Extracellular Vesicle–Based Biohybrid Enabling Synergistic Anti‐Oxidative Stress and Anti‐Inflammation for Targeted Therapy of Acute Kidney Injury

Abstract Acute kidney injury (AKI) presents a significant clinical challenge, driven by oxidative stress and inflammatory responses. To address these pathological factors, a biohybrid nanoplatform, ESAK1, is developed by integrating a gold cluster artificial enzyme (AU), an extracellular vesicle obtained from genetically engineered renal tubular epithelial cell (tecEV), and a kidney injury‐targeting peptide (ktPep) via a bio‐orthogonal SnoopCatcher‐SnoopTag system derived from Streptococcus pneumoniae adhesins. Upon intravenous administration to mice with AKI, ESAK1 preferentially accumulates in injured renal tissues through ktPep‐mediated targeting. Subsequently, the AU component, exhibiting superior superoxide dismutase‐ and catalase‐like activities, scavenges excess reactive oxygen species (ROS) in situ, alleviating oxidative stress and simultaneously protecting the tecEV from ROS‐induced damage. Consequently, the tecEV exerts potent anti‐inflammatory effects, acting synergistically with oxidative stress neutralization to enhance the therapeutic efficacy.
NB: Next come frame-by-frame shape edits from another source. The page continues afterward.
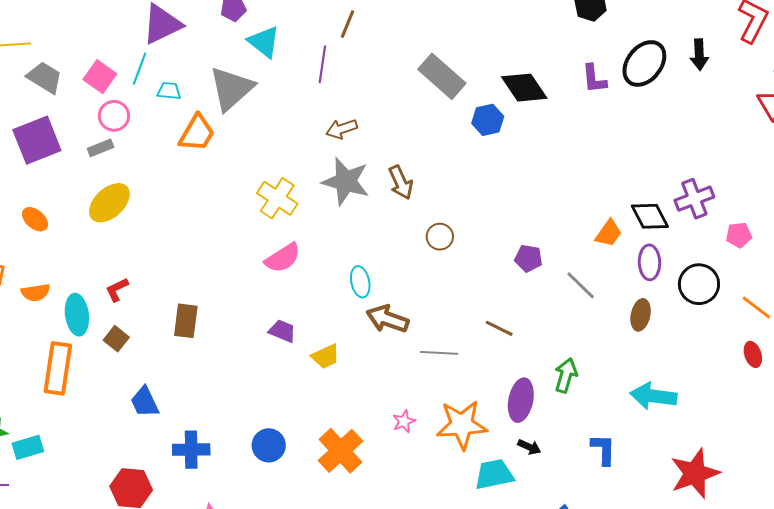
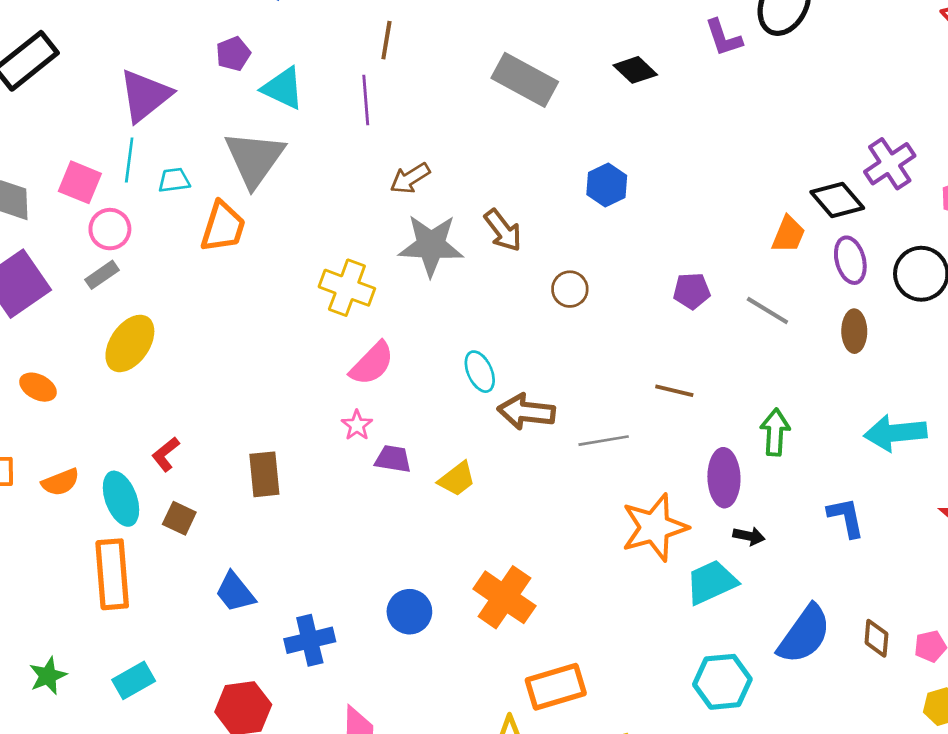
black diamond: (524, 88) -> (635, 70), size x0.7
blue hexagon: (488, 120) -> (607, 185), moved
pink star: (404, 421) -> (357, 425), moved
cyan rectangle: (28, 447) -> (134, 680), moved

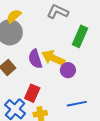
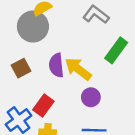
purple circle: (68, 70) -> (91, 97), moved

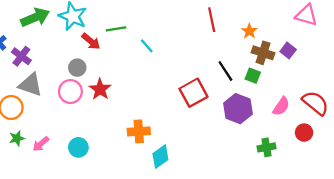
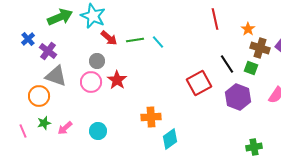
green line: (116, 29) -> (135, 40), moved
green cross: (266, 147) -> (254, 147), moved

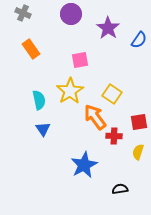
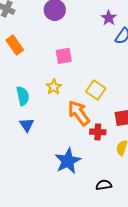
purple star: (108, 28) -> (109, 18), moved, size x0.7
yellow star: (70, 91) -> (54, 87), size x0.6

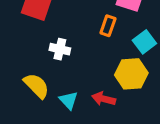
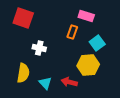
yellow semicircle: (36, 86) -> (23, 73), turned 54

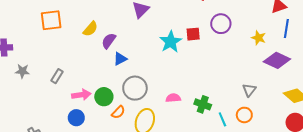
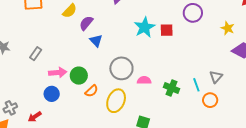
red square: (193, 34) -> (167, 30), moved
blue triangle: (120, 59) -> (96, 41), turned -48
gray circle: (135, 88) -> (121, 68), moved
cyan line: (222, 119) -> (196, 85), moved

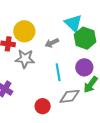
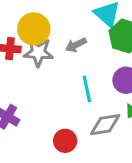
gray star: (25, 59) -> (38, 52), moved

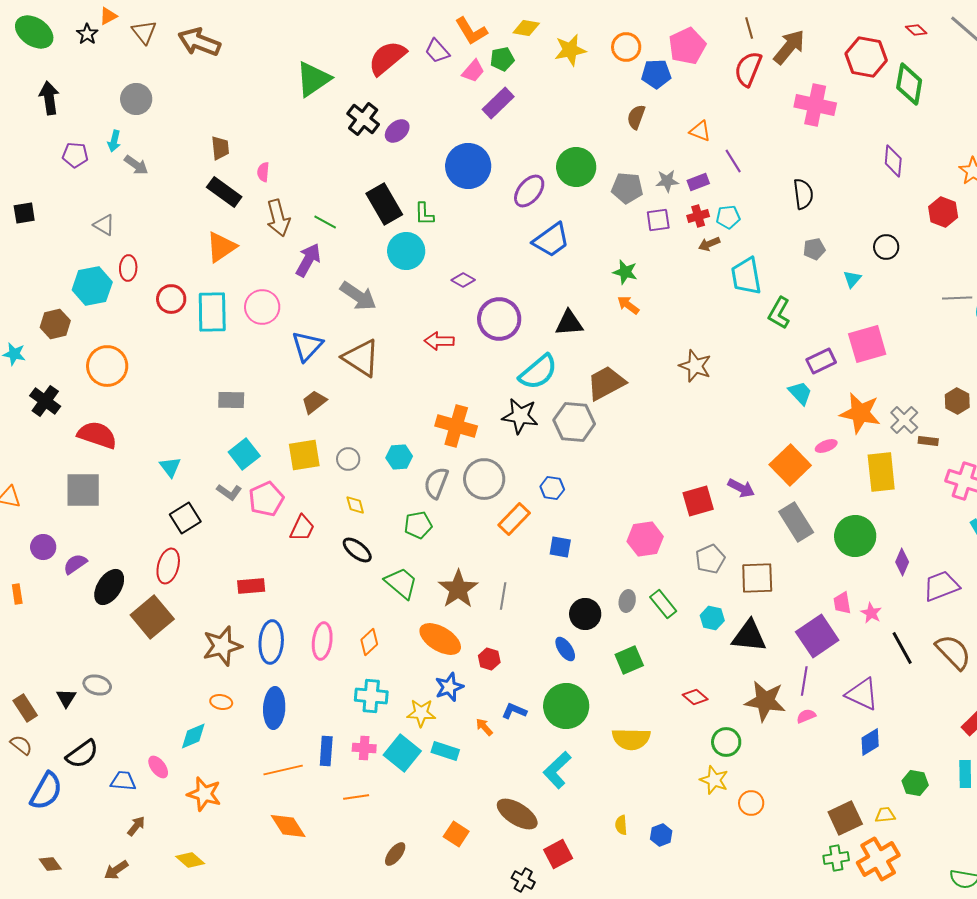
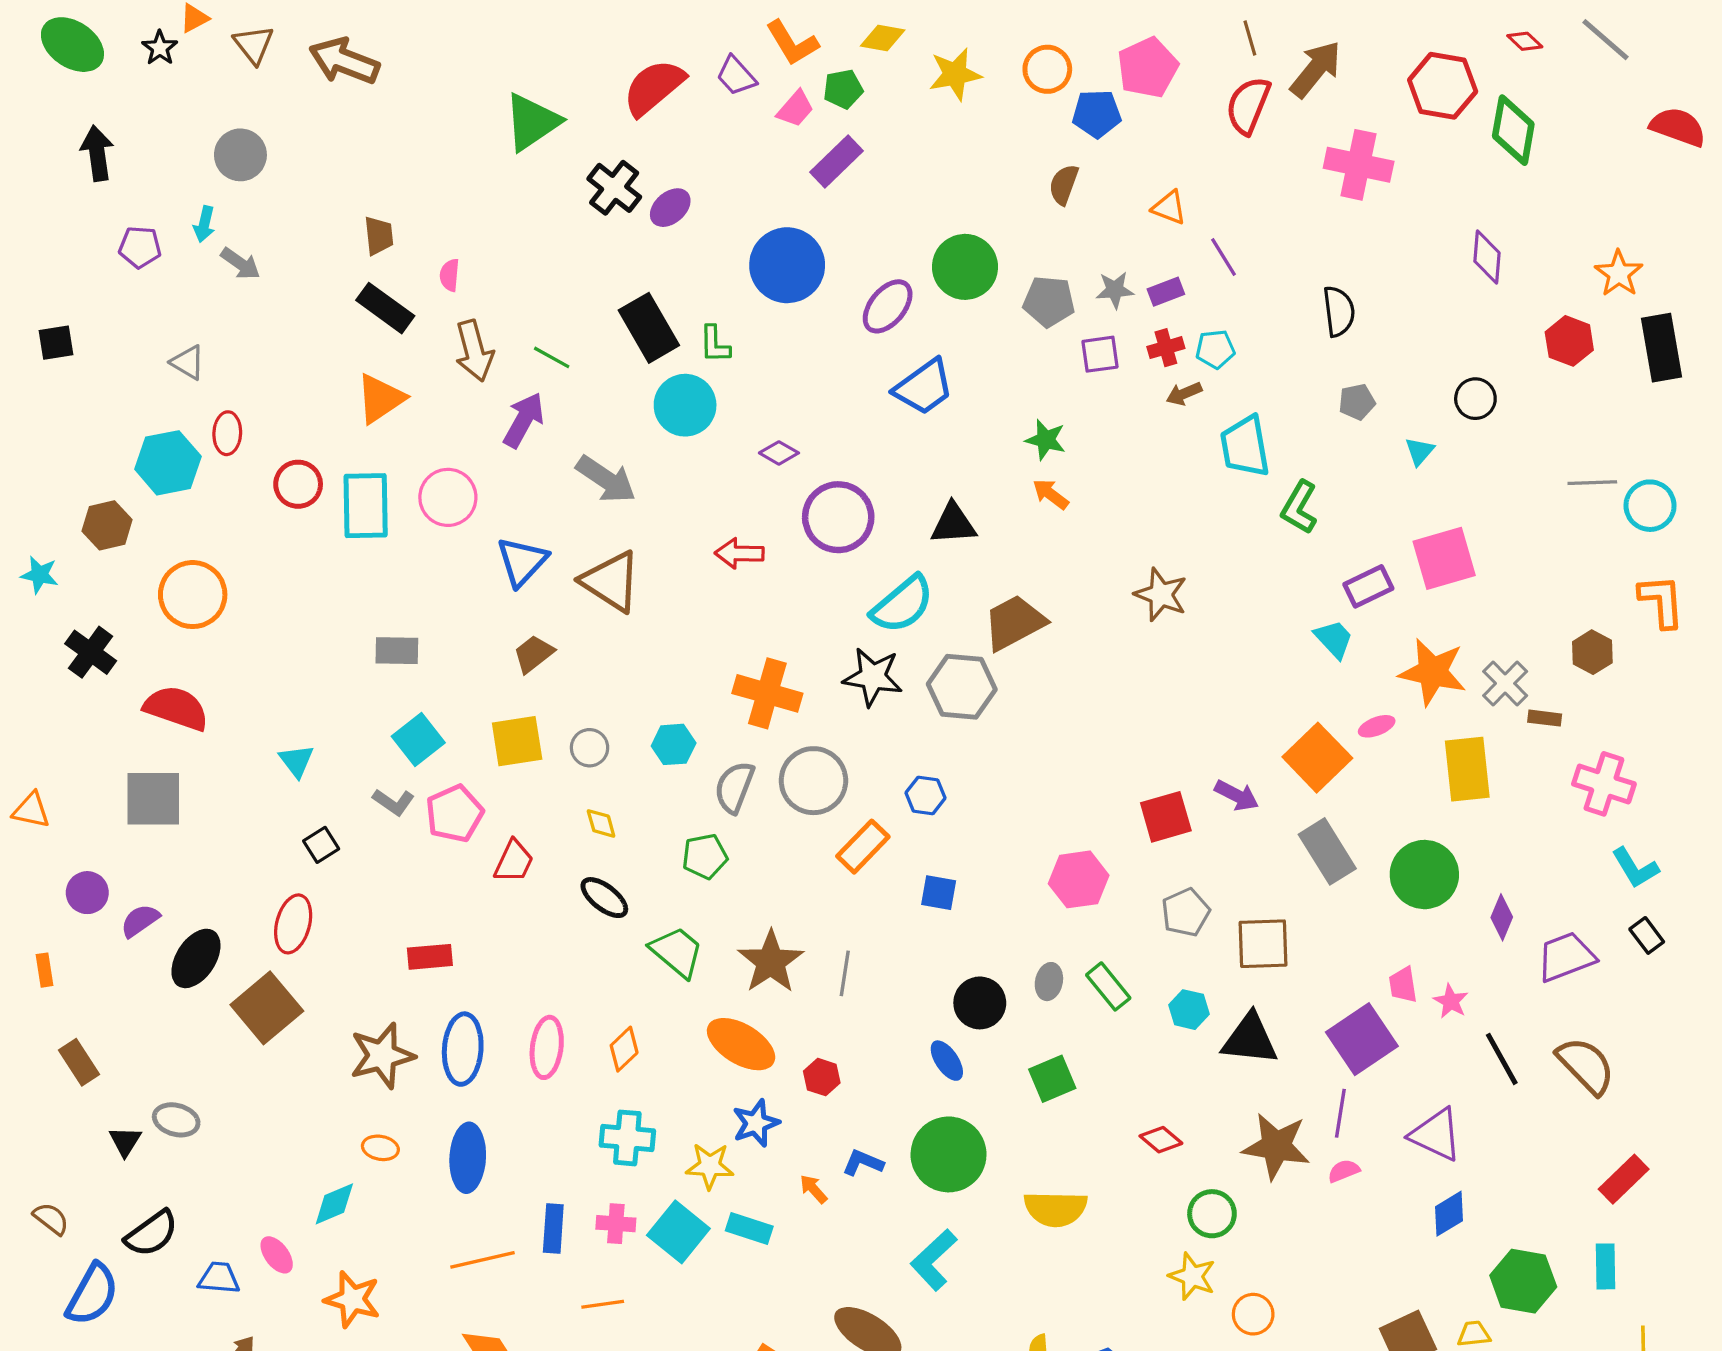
black square: (185, 518) -> (321, 845), size x0.7
brown rectangle: (25, 708) -> (79, 1062), moved
green hexagon: (915, 783) -> (1523, 1281), size x1.5

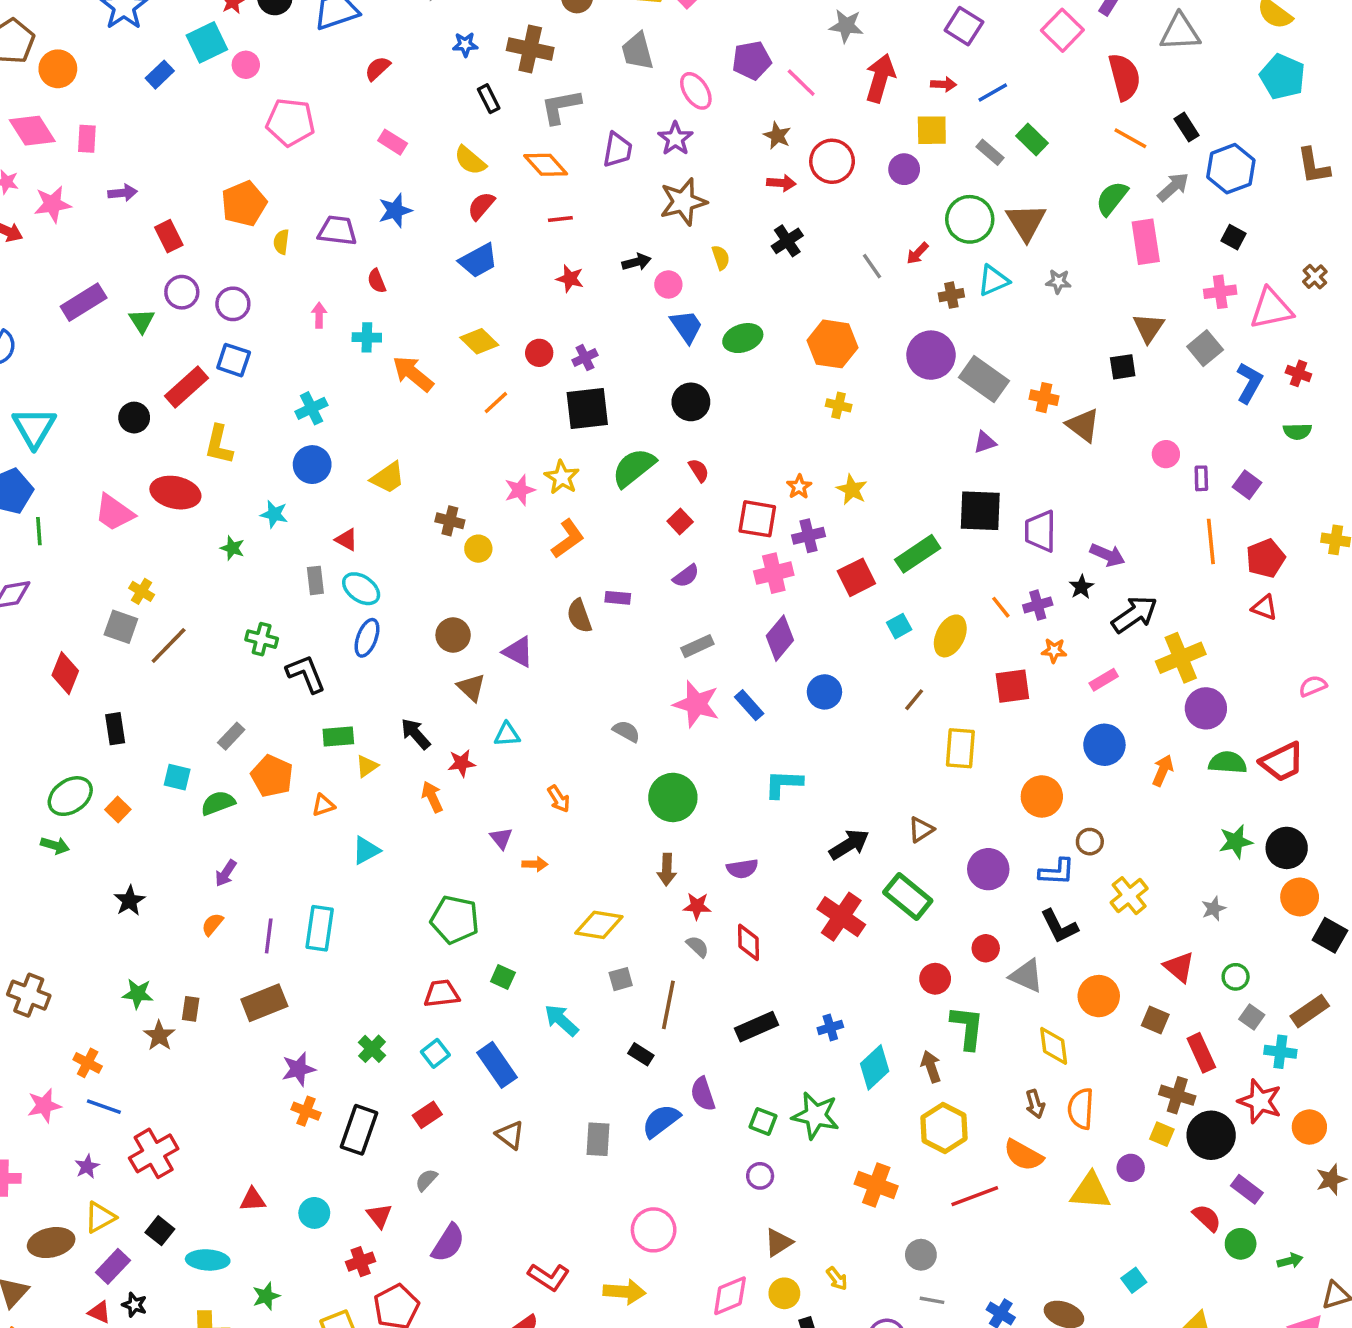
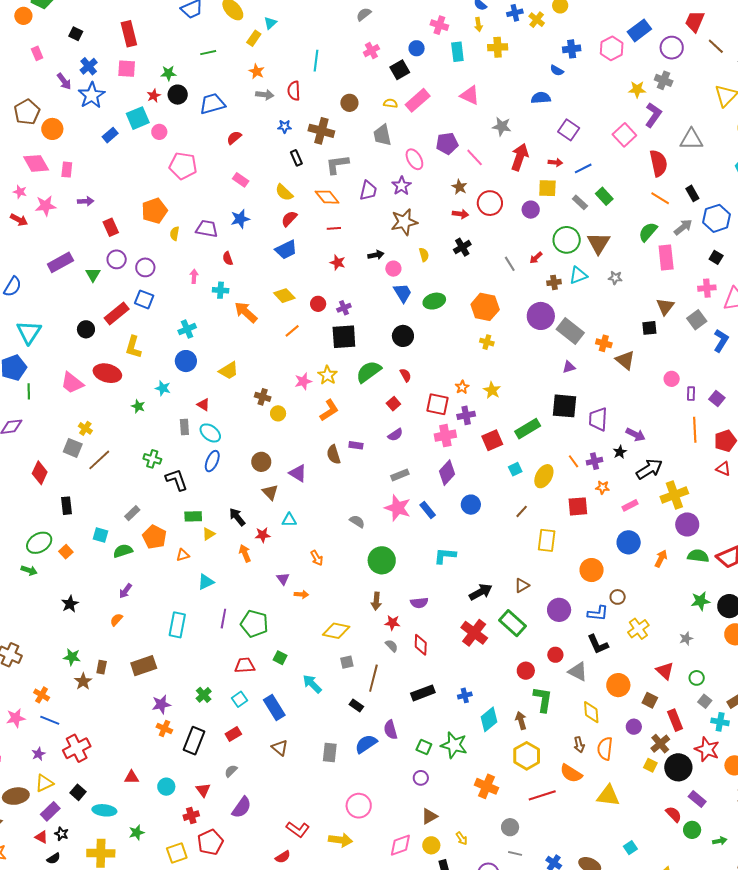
purple line: (269, 936) -> (223, 619), moved
brown cross: (1177, 1095) -> (660, 744), turned 30
purple circle: (1131, 1168) -> (634, 727), moved

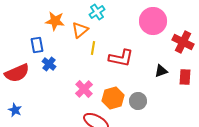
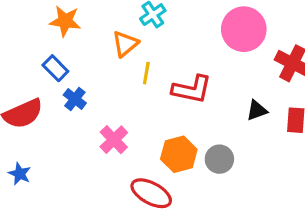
orange star: (55, 21) -> (65, 21), moved
blue rectangle: (37, 45) -> (55, 68), turned -35
pink cross: (84, 89) -> (114, 140), moved

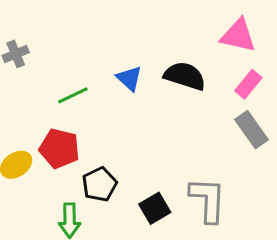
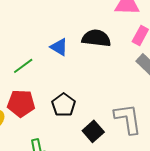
black pentagon: (99, 184) -> (64, 105), moved

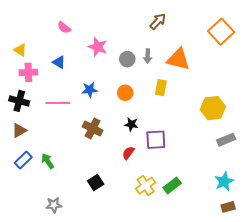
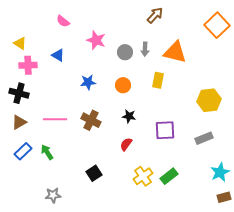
pink line: (58, 103) -> (55, 119), moved
purple square: (156, 140) -> (165, 130), moved
gray rectangle: (226, 140) -> (204, 138), moved

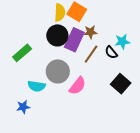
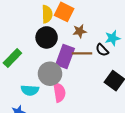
purple rectangle: (74, 40) -> (65, 56), moved
brown line: (91, 54) -> (82, 53), turned 60
pink semicircle: (78, 86) -> (59, 92), moved, turned -42

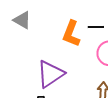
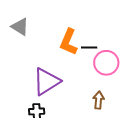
black line: (96, 27) -> (89, 48), moved

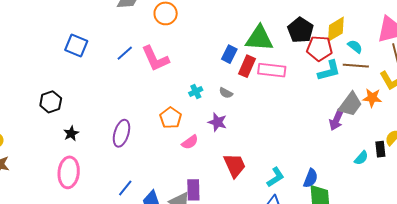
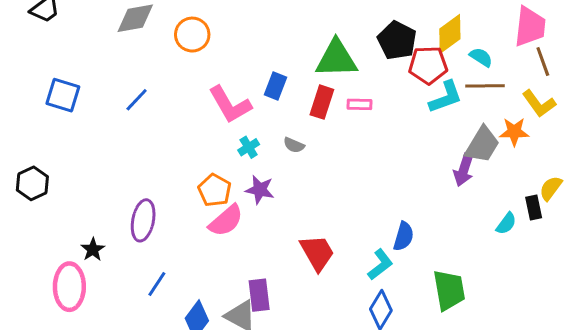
blue rectangle: (229, 54) -> (276, 86), moved
pink L-shape: (155, 59) -> (230, 105), moved
pink rectangle: (272, 70) -> (360, 104), size x0.6
purple star: (217, 122) -> (260, 190), moved
black star: (71, 133) -> (93, 249), moved
pink semicircle: (190, 142) -> (226, 221), moved, size x1.4
blue semicircle: (311, 178) -> (403, 236), moved
blue line: (125, 188) -> (157, 284), moved

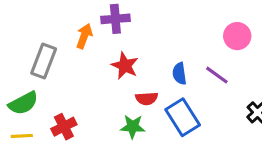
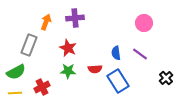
orange arrow: (84, 36) -> (46, 22), moved
pink circle: (237, 36) -> (144, 23), moved
red star: (125, 66) -> (68, 48), moved
green star: (133, 127) -> (68, 71), moved

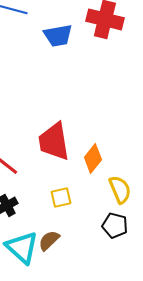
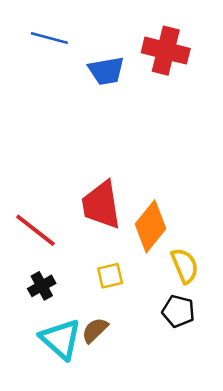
orange diamond: (93, 158) -> (151, 226), size x1.4

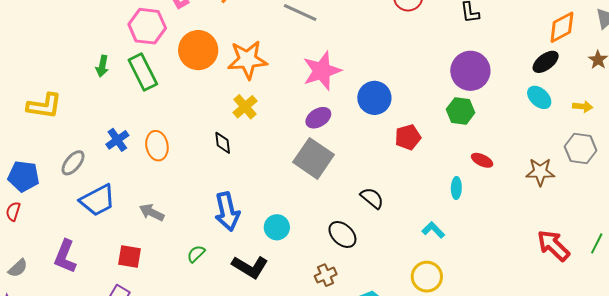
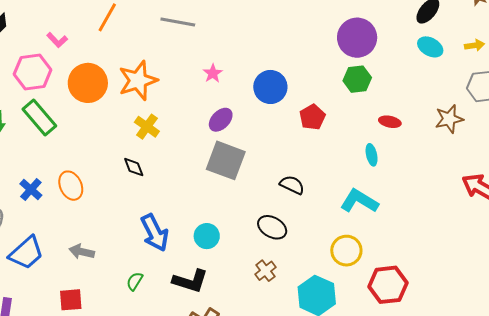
pink star: (322, 71) -> (213, 73), size x0.5
cyan L-shape: (433, 230) -> (359, 201), size x1.6
yellow circle: (427, 277) -> (346, 251), moved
This dual‐action mechanism facilitates the activation of endogenous repair mechanisms, promoting kidney recovery, as evidenced by significantly reduced levels of serum creatinine and urea, diminished renal histopathological damage, decreased inflammatory cytokines, and enhanced expression of repair‐associated proteins. By integrating targeted delivery, anti‐oxidant defense, and anti‐inflammatory properties into a single platform, ESAK1 offers a promising multi‐faceted approach for advanced kidney‐protective therapies and even broader inflammatory diseases.